But there is something else, something more essentially human, involved in hoping, wanting, and, eventually, meaning for something to happen. So it is unproductive to talk about the economy or the weather actually "planning" or "intending" any of the consequences that we associate with their mechanisms. To do so would suggest that we could engage with those systems on the basis of the same things that ground us in the world, and thus that we could somehow talk not just about them but also to them, reason with them, rather than simply grapple with their causes and their outcomes. It is similarly, in the end, probably distracting at best to talk about how "we may irreversibly lose control of autonomous AI systems, rendering human intervention ineffective", because "control" of these systems indicates that there is a basis for having top-down views of what the systems mean on their own to do in the first place. What could it possibly mean, for instance, for an AI to "form coalitions with human actors and other AI systems"? Surely the basis of a "coalition" is some sense of shared mission in the world, but an AI just isn’t in the world like that.

Yes, AIs can no doubt be pushed out into the world to do things like browse the web and design chemistry experiments (to pick two examples mentioned by the authors of the letter), but in the end they are acting as abstract factotums, unconcerned with any sense of purpose to the way they map from one pattern to another. They only "know" things and "plan" things by virtue of us interpreting what they do as corresponding to knowledge and intent; they have no notion of value assigned to these things, simply because they have no notion of value to begin with.

None of this uncertainty about the nature of the knowledgeability and agency of AI should lead us to simply write off concerns about what AI might end up facilitating, and in particular the bad things that could be done not exactly by AI but with AI – and the authors of the recent letter are certainly aware of this "malicious actor" factor. If AI has the potential to change the world in a radically positive way, then it simply must be the case that it could also change the world in a negative way; raw power is morally unaligned. So, should the use of AI be regulated? Yes, certainly, if bad or irresponsible people are using AI to do bad and irresponsible things, they should be stopped, as would be the case with the abuse of any technology.

But the emergence of fears regarding the expertise and animus possessed by AI should also make us pause to consider another angle on all this. There is arguably a risk that the focus on the ability of AI to become "autonomous" lends itself to a belief in the idea that the right AI can be trusted to express wisdom and make decisions that are necessarily aligned with the best interests of human beings. But is this really the case? One of the best things about us humans is our ability to project our own sense of being in the world onto all sorts of other things, including but hardly limited to other people. But an overcommitment to the notion of well-regulated AI on the basis of it having any sort of desire to make things happen in a certain way could put us in a situation where we develop a blindspot to the purely procedural and so abstract nature of the technology.

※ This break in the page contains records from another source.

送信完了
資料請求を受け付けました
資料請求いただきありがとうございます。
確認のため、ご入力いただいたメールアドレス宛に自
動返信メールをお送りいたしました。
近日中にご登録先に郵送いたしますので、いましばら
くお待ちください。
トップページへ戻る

Perhaps in the end what we need to consider "regulating" first is not the technology itself, but the way we communicate about it. One area of particular significance may turn out to be the way that letters like the one we’ve considered here, written by thoughtful people with evident concern for humanity at large, could nonetheless become instruments for actors interested primarily in preserving their own interests through exclusive control over a technology that, with the right orientation, could serve to improve and maybe even save life on our planet and in our times.